[Bataille op.cit. cont.]
That nauseous rank heaving matter, frightful to look upon, a ferment of life, teeming with maggots, worms, grubs, eggs and slime is at the bottom of the decisive reactions we call nausea/disgust/repugnance.
Beyond the annihilation to come that will fall with all its weight on the being that I now am, which still waits to be called into existence, which can even be said to be about to exist rather than to exist (as if I did not exist here and now but in the future in store for me) death will proclaim my return to seething life.
Hence I can anticipate and live with the expectation of that terrible putrescence that anticipates its triumph in my person. {Consider Heidegger on death}
But I only anticipate – for I shall never actually ‘experience’ it. My revulsion is an aesthetic – no post-reflection.
It is in the nature of this fear – the basis of disgust – that it is not stimulated by a real danger. The threat in question cannot be justified.
The recoiling at the sight of advanced decay is not of itself inevitable. Along with this reaction is a whole range of artificial behaviour.

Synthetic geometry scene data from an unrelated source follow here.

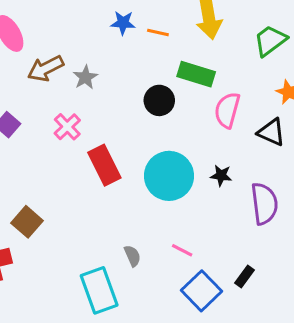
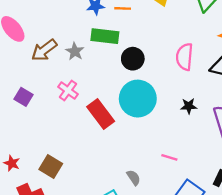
green rectangle: (196, 74) -> (105, 36), moved
cyan circle: (169, 176) -> (138, 99), moved
pink line: (182, 250) -> (169, 157), moved

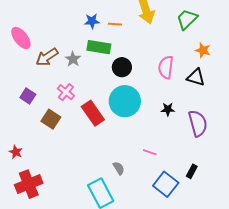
brown square: (51, 166) -> (51, 119), moved

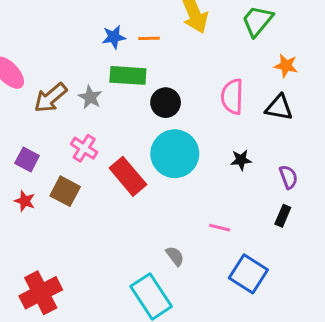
purple semicircle: (198, 123) -> (288, 177), size x0.6
red star: (16, 152) -> (25, 201), moved
black rectangle: (192, 171) -> (283, 216), moved

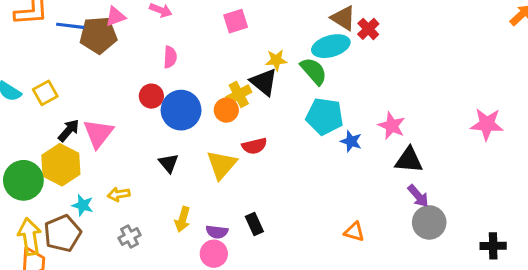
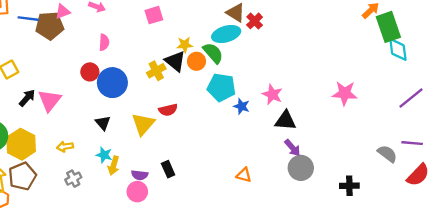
orange circle: (226, 110) -> (197, 61), moved
yellow hexagon: (61, 165) -> (21, 144), moved
cyan star: (83, 205) -> (104, 155), moved

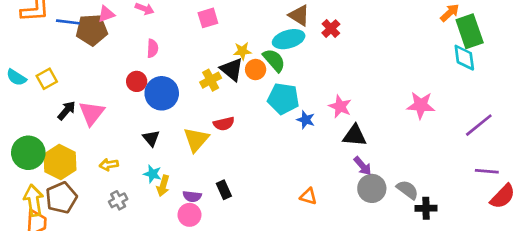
red cross: (255, 21) -> (331, 29), moved
cyan diamond: (398, 49) -> (464, 58), moved
purple line: (411, 98) -> (479, 125), moved
purple line: (412, 143) -> (487, 171), moved
gray semicircle: (387, 154) -> (407, 190), moved

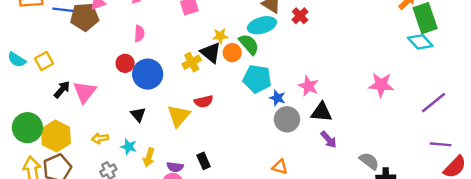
cyan diamond: (464, 58) -> (420, 42), turned -35
cyan star: (152, 174) -> (129, 147), moved
gray circle: (372, 188) -> (287, 119), moved

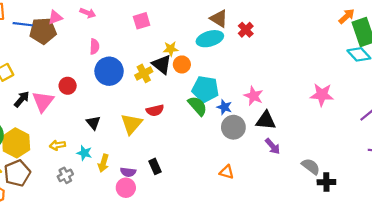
green semicircle: (249, 44) -> (198, 106), moved
red circle: (125, 63) -> (68, 86), moved
blue circle: (148, 74) -> (109, 71), moved

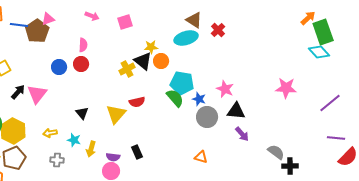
pink arrow: (88, 13) -> (92, 16), moved
brown pentagon: (43, 31) -> (37, 31), turned -30
blue circle: (109, 71) -> (59, 67), moved, size x0.6
red circle: (68, 86) -> (81, 64), moved
gray cross: (65, 175) -> (57, 160), turned 32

The horror we feel at the thought of a corpse is akin to the feeling we have at human excreta. What makes this association more compelling is our similar disgust at aspects of sensuality we call obscene. The sexual channels are also the body’s sewers. There are unmistakeable links between excreta, decay and sexuality.
It is difficult to make tangible this sense of nausea. It is a kind of void, a sinking sensation.